# A simple question, but not a simple answer



## LilMissSunshine (Apr 10, 2015)

If I am generally more upbeat and happy around friends, family, and acquaintances over a lengthy period of time (multiple years), yet more subdued, possibly stressed, and less upbeat around H., is that MY issue to fix or is it possible he is contributing to that? I asked him what HE needed from me to have a better relationships. He says for me to be as happy around him as I am around others. Basically it's something for ME to do and work on. Am I wrong in thinking that the reason I am that way is because of HIS behavior (which is another topic and one I have posted about many times in the past) - mainly LD/HD issues (him being LD), irritability, anger management with all of us, and not wanting much touchy-feely interaction (my "love language" is touch). Is it wrong to think that HE is part of the solution to my mood and personality issues or is it truly ME being selfish and I need to really work on myself?

I put this out there because it is a huge barrier to me making a final decision on what to do with this 25 year relationship.

Thanks and all feedback is appreciated.


----------



## Not (Jun 12, 2017)

Your first sentence describes me to a T during the last ten years or so of my almost 26 year marraige. I beleive your H absolutely plays a role. The chemistry of any relationship is symbiotic and the way you react to it is a clear indication of how feel in relation to that mutually created atmosphere. You clearly shut down around him.


----------



## SunCMars (Feb 29, 2016)

It is the old catch-22 situation.

He wants you to be happy and upbeat around him, when he makes you feel sadly down.

He needs to catch up.
He needs to latch onto your ideas.
He needs to match up to your needs.
He needs to patch up his doodle wanger, be HD.
He needs to ratchet up his game.

22 ways to Sunday.

A wishful touching post, this.
One he needs to sidle up to.

He needs to get in touch, touch and verify that you are the genuine thing.

A touching thing, you.



The Typist-


----------



## Deejo (May 20, 2008)

Sounds to me like the 'solution' revolves around having a very grown-up, and open conversation about what each of you need, and what each of you can do to assure the others needs are met.

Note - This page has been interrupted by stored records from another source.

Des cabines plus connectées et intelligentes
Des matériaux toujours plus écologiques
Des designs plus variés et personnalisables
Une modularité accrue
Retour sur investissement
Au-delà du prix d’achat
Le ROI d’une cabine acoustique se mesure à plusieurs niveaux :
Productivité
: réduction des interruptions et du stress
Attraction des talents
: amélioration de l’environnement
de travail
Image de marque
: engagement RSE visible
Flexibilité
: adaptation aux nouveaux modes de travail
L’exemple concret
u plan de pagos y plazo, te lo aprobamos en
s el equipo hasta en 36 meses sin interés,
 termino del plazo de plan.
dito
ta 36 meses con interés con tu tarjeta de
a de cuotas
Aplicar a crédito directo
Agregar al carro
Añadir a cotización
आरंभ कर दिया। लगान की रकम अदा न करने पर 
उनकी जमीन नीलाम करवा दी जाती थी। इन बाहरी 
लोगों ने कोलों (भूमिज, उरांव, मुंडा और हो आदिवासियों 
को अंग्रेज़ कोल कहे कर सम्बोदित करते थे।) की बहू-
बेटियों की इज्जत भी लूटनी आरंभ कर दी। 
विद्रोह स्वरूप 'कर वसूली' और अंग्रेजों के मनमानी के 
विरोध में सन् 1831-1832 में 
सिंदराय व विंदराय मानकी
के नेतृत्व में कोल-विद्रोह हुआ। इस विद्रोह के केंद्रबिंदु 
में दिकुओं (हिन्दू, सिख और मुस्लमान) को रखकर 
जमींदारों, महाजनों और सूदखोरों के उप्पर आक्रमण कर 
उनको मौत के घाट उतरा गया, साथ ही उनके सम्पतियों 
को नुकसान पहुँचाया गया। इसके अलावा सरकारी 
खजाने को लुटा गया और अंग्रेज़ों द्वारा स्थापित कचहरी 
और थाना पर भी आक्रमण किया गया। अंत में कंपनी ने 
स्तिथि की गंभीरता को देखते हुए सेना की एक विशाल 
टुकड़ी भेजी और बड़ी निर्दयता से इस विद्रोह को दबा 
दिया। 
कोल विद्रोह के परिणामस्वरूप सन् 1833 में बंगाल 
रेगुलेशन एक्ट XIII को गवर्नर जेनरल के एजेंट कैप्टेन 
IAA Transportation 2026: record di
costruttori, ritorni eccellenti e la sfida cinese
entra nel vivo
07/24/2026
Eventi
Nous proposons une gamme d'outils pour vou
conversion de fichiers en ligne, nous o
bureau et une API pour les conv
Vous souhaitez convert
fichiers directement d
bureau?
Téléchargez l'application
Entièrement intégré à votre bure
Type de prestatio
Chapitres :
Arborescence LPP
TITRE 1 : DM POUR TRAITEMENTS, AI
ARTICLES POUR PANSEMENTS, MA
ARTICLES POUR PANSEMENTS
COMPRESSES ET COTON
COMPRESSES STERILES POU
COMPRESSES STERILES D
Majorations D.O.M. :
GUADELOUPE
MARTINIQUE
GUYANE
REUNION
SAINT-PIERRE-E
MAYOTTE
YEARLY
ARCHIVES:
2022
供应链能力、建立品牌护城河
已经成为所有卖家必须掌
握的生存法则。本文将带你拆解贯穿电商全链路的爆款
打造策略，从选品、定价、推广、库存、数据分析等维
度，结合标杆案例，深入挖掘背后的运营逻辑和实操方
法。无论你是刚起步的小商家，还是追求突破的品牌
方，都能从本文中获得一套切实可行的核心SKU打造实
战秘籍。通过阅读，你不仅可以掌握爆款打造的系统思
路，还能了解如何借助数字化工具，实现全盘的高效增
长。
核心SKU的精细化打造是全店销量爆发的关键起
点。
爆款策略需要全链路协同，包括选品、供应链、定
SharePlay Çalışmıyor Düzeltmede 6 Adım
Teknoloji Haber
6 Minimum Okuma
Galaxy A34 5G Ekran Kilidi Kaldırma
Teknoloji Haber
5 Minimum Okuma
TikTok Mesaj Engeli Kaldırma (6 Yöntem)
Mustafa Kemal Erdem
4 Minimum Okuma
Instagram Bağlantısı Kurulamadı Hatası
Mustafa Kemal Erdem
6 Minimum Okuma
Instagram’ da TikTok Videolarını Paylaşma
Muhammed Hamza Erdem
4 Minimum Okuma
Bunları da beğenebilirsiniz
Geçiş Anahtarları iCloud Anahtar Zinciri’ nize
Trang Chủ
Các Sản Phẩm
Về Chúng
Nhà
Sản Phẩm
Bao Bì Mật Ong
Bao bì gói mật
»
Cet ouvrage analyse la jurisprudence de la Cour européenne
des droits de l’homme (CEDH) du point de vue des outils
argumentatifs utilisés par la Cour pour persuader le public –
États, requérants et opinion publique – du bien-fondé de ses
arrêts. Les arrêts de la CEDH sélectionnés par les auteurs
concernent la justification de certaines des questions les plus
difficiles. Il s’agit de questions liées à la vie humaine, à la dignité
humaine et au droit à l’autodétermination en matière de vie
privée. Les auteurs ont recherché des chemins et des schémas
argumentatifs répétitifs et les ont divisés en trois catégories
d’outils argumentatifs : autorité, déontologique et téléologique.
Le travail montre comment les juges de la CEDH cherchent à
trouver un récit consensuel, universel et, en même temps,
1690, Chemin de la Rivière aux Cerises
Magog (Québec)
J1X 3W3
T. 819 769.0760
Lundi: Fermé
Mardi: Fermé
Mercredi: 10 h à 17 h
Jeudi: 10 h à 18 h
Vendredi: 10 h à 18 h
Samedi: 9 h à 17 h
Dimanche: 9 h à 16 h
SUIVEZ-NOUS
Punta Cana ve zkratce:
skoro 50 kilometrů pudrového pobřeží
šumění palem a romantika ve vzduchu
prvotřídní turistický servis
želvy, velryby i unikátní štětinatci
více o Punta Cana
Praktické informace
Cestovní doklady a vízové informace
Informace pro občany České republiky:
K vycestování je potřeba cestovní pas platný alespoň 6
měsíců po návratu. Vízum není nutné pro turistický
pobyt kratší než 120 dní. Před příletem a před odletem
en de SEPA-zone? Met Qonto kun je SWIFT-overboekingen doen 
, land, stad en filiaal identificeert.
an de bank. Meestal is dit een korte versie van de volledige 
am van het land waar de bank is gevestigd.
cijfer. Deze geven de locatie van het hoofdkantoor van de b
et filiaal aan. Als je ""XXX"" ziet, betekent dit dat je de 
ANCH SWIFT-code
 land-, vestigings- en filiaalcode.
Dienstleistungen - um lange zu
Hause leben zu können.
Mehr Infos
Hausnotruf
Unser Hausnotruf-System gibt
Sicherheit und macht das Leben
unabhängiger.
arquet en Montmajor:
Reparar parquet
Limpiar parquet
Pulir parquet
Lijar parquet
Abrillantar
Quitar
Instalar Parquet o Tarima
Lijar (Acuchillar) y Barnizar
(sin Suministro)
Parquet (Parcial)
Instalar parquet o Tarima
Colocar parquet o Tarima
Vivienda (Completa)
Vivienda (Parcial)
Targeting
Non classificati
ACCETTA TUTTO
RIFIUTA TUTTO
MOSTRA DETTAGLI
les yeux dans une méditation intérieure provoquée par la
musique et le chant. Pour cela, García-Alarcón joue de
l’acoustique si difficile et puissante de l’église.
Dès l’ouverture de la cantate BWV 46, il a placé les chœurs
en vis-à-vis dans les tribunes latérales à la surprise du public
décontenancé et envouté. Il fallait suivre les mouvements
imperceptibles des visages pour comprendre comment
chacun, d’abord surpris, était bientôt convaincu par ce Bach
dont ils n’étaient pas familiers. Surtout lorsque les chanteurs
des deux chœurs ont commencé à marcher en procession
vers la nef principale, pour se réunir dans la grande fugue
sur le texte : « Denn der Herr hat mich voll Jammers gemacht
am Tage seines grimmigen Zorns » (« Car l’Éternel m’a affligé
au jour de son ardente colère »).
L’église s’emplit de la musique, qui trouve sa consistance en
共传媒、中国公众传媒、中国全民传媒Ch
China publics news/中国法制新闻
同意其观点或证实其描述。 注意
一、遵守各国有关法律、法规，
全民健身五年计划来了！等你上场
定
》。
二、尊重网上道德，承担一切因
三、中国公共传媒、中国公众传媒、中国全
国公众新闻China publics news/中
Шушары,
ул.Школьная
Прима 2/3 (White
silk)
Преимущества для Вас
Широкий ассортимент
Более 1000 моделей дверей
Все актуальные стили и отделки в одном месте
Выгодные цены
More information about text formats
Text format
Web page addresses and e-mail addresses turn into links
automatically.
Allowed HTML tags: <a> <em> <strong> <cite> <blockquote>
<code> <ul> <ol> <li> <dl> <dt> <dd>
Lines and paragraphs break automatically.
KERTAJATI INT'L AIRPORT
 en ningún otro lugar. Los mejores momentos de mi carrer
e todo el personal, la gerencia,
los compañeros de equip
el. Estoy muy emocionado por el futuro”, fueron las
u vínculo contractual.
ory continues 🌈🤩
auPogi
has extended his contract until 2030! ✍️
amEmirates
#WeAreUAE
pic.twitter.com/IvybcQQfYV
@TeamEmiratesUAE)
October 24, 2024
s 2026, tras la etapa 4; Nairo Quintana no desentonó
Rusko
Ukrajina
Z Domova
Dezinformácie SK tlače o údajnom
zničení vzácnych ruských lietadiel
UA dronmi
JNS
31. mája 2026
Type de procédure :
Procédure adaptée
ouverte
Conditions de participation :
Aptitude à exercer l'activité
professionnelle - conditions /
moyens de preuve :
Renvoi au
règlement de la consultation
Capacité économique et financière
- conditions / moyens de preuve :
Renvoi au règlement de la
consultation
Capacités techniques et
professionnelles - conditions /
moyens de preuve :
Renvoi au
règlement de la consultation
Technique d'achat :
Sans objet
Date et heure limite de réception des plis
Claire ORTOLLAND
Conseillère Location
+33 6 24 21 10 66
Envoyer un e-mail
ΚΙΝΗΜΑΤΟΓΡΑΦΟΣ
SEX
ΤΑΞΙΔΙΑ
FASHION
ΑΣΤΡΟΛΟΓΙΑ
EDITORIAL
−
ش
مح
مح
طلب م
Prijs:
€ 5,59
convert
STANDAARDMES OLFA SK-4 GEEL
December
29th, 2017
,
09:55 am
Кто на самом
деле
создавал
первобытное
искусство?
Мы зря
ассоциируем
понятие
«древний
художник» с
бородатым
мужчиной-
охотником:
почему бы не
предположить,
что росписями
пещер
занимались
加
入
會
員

If that conversation simply collapses on itself ... as it easily can once the interpersonal dynamic has become anything but personal; you pretty much have your answer. Stay together, live your life, completely segregated from his, or give each other another shot with someone who chooses to invest in a successful, long-term relationship.


----------



## LilMissSunshine (Apr 10, 2015)

I do think his behavior and attitude impacts mine. I keep hearing from him that I am the problem..............there is nothing for him to change.  In fact, he told me this week that the reason he had major issues with the kids and displayed intense anger with them at times was because of my lack of discipline - i.e., if I would have disciplined more, he wouldn't have been put in that situation. Almost like I am to blame for his anger outbursts. I feel like he thinks ALL of the problems in this R. are ME. NOt once has he ever admitted he has had any role in the issues. Of course I am going to shut down. Who wants to feel like they are nothing but a problem to the other person??



Not said:


> Your first sentence describes me to a T during the last ten years or so of my almost 26 year marraige. I beleive your H absolutely plays a role. The chemistry of any relationship is symbiotic and the way you react to it is a clear indication of how feel in relation to that mutually created atmosphere. You clearly shut down around him.


----------



## LilMissSunshine (Apr 10, 2015)

Unfortunately, I don't see any of that happening. I've asked, I've cried, I've shared my heart............it's not working. I am truly at a loss.



SunCMars said:


> It is the old catch-22 situation.
> 
> He wants you to be happy and upbeat around him, when he makes you feel sadly down.
> 
> ...


----------



## LilMissSunshine (Apr 10, 2015)

Deejo - I have ASKED for that conversation. We honestly cannot have a conversation about it without it turning into a major blow-up. My voice is never raised and I don't talk disrespectfully to him. There is something about me that just turns on the anger with him and we can never finish with a civil conversation. It always ends with what *I* need to do different. There are never any to-do's with him.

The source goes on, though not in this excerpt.